La lettre – signée par Rémi GruetPDG de Énergie océanique Europeet Walburga HemetsbergerPDG de SolarPower Europeentre autres – appelle à déploiement accéléré des énergies renouvelablesle jugeant critique pour l’indépendance de l’Europe vis-à-vis des énergies fossiles russes et le protection de ses citoyens et de ses économies contre la hausse rapide des prix de l’énergie.

Les signataires de la lettre appellent à une action immédiate pour accélérer la transition vers les énergies renouvelables, et la adoption d’un objectif européen de 45 % d’énergies renouvelables pour 2030 – ou plus – dans les négociations de la directive sur les énergies renouvelables (RED) III, car « primordiaux pour garantir que les citoyens et les entreprises européens ont accès à une énergie propre, sûre et abordable. »

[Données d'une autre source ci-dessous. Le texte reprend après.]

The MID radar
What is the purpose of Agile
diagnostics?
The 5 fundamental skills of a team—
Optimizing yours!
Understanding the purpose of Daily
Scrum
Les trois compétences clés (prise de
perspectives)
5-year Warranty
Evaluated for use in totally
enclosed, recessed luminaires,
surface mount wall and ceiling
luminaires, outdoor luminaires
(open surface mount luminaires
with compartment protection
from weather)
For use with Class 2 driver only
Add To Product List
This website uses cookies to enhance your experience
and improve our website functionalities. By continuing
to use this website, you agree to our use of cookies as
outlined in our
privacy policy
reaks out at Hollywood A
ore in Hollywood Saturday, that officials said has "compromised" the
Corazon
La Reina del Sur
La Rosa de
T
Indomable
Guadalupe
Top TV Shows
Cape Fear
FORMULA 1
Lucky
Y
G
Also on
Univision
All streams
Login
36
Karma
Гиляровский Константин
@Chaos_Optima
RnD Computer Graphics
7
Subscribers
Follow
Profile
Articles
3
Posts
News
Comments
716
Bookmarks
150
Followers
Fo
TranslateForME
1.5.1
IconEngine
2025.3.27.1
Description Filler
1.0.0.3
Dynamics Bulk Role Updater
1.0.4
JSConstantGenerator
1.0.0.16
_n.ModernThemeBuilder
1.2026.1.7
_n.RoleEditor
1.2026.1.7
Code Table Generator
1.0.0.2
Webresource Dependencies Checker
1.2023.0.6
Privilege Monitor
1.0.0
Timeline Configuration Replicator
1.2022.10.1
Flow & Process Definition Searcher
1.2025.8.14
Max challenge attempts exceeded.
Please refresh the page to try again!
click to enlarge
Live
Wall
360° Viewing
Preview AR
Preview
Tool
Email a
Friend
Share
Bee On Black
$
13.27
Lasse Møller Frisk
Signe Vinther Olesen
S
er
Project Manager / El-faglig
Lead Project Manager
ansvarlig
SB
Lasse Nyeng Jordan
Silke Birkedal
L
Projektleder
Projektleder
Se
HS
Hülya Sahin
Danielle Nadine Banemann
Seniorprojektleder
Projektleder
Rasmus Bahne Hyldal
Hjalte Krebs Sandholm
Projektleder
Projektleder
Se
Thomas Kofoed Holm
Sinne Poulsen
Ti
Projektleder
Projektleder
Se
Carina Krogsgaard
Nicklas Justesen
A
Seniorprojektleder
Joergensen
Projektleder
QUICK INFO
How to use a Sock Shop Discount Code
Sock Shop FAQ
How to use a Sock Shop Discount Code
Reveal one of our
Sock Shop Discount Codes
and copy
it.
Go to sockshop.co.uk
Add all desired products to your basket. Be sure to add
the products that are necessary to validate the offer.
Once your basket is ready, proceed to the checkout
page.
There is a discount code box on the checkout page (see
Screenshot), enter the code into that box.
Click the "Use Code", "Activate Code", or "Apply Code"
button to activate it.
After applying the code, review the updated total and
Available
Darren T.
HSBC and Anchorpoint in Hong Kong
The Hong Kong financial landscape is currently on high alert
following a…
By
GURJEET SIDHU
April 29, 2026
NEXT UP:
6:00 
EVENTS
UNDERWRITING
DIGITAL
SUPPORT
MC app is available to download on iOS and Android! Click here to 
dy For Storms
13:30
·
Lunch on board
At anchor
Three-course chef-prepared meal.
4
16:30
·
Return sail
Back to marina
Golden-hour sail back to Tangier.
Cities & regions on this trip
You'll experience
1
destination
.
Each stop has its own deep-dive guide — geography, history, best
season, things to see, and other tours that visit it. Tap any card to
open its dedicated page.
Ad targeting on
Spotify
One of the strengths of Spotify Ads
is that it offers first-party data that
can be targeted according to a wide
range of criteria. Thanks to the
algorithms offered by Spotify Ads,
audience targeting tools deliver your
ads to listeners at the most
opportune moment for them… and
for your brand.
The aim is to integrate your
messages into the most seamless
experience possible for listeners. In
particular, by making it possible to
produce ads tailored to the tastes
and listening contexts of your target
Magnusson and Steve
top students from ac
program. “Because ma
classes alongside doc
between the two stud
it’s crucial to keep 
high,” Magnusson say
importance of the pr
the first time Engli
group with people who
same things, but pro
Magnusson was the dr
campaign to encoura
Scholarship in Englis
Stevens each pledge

Ils ont également souligné que l’objectif de 45 % a été proposé par la Commission européenne dans le cadre du REPowerEU réponse à la guerre pour atténuer la dépendance de l’Europe vis-à-vis du gaz russe, ajoutant que s’éloigner maintenant de l’objectif de 45 % saperait la solidarité européenne avec la résistance ukrainienne.

« Un objectif de 45 % rapprochera la production d’énergie des citoyens. Chaque pas loin des énergies fossiles aidera les Européens à reprendre le contrôle de leurs factures énergétiques. De plus, les chaînes de valeur des énergies renouvelables soutiendront une transition juste, avec des emplois locaux et pérennes. D’ici 2050, l’Agence internationale pour les énergies renouvelables (IRENA) prévoit un minimum de 43 millions d’emplois dans le domaine des énergies renouvelables dans le monde », c’est indiqué dans la lettre.

Selon les organisations du secteur de l’énergie et les universitaires, il s’agit d’un moment clé pour renforcer l’autonomie stratégique de l’Europe dans des secteurs clés et renforcer la résilience énergétique du continent.

« L’avenir des énergies renouvelables en Europe reposera sur des chaînes d’approvisionnement diversifiées à l’échelle mondiale, une fabrication nationale solide et un approvisionnement en amont. Garantir le niveau d’ambition nécessaire – un objectif minimum de 45 % – ouvre la voie à une économie résiliente et verte, au bénéfice de tous les Européens », lit la lettre.

Citant l’étude de l’Université LUT, les signataires de la lettre ont réitéré que 45% d’énergies renouvelables dans le mix énergétique d’ici 2030 – ou plus – est la voie la plus rentable pour atteindre la neutralité climatique en 2050.

Un objectif de 40 %, tel qu’approuvé actuellement par le Conseil de l’Union européenne, ne fera que retarder la transition énergétique, prolonger la dépendance de l’Europe vis-à-vis des importations d’énergies fossiles et alimenter davantage l’inflation, indique la lettre conjointe.

« Alors que REDIII traverse des trilogues, il est crucial que le Conseil fasse le bon choix pour notre peuple, notre sécurité et notre climat en soutenant un objectif de 45 % d’énergies renouvelables – ou plus – pour 2030 », ont conclu les signataires de la lettre.